Dyslexia, or developmental dyslexia, is a condition in which a person has difficulty with word recognition, reading, writing, and concentration. Researchers estimate that up to eleven percent of school-aged children in the United States have some level of dyslexia.
If you have a dyslexic child, there are many things you can do at home to help him or her, starting with gathering as much information as you can about dyslexia. The more informed you are, the more you can do to help. Here are some other ideas to consider when dealing with a dyslexic child:
Provide emotional support by building a positive atmosphere. A dyslexic child often feels anxious and needs frequent reassurance from a loving parent. Make sure you encourage him through the difficulties and build his self-esteem by providing him with chances to shine in other areas outside the academic environment. Play up your child's natural abilities, be they sports, art, or video games.

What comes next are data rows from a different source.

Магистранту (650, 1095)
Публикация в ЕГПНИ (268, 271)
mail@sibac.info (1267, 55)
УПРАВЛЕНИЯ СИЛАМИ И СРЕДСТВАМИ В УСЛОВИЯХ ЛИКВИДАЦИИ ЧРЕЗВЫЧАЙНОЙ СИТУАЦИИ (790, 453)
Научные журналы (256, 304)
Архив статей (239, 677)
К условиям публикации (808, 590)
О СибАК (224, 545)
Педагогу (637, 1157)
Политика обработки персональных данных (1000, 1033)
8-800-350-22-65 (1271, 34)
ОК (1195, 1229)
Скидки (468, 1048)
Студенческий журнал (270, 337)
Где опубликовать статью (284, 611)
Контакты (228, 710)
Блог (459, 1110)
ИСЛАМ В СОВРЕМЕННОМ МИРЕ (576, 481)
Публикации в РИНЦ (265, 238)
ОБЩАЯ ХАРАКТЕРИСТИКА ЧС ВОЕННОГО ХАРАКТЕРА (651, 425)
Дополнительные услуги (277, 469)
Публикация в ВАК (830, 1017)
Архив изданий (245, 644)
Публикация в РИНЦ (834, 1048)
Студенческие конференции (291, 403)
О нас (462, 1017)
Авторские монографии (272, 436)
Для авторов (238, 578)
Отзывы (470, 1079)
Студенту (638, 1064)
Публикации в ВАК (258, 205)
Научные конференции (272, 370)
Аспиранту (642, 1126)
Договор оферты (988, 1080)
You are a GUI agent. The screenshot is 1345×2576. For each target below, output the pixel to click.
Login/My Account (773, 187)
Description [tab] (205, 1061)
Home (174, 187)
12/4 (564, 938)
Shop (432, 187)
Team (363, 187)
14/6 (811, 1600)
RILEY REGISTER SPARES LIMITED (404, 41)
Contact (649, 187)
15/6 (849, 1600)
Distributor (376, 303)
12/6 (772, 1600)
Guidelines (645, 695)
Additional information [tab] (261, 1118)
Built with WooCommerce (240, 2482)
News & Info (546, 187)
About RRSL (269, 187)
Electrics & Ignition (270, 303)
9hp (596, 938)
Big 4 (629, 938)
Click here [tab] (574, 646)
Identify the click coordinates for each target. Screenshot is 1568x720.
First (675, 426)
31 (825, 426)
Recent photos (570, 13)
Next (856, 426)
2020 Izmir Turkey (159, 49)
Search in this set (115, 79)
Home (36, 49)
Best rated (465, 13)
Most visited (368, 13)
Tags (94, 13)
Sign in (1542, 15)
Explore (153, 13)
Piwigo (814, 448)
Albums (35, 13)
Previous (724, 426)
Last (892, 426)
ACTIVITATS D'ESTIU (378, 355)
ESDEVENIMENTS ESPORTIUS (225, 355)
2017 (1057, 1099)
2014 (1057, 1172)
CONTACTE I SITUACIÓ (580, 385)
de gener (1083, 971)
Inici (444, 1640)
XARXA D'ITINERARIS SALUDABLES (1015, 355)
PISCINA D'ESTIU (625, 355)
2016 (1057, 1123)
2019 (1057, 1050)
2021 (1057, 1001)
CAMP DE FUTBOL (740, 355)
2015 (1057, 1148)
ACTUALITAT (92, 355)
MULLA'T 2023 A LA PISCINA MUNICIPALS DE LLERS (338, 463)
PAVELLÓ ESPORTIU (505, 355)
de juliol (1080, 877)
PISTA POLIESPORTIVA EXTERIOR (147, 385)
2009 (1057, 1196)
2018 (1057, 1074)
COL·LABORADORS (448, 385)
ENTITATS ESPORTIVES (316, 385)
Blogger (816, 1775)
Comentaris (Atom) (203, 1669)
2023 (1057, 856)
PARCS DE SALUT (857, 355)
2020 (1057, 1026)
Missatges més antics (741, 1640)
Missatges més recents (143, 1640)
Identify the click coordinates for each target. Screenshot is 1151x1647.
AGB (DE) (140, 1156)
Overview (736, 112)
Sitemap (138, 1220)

Emphasize the importance of other skills and make sure your child understands that grades are not the ultimate measure of his value.
Focus on reading as a game rather than a chore. Read to your dyslexic child every chance you get, from traffic signs to labels to books and magazines. Point out new words and make spelling them part of the game. There are many books available that emphasize alliteration and rhyme, and they can be an excellent addition to your household. Above all, become a role model by showing your child that reading is enjoyable.
A dyslexic child usually needs more attention and help with homework than other children do. A dyslexic child also needs more frequent breaks. Pay attention and encourage "breathing time" when you see your child starting to get anxious and overly distracted. Use these breaks to play word games or encourage other activities, but don't overdo it. Too much extra work can make a child with dyslexia feel overwhelmed and result in frustration and resentment.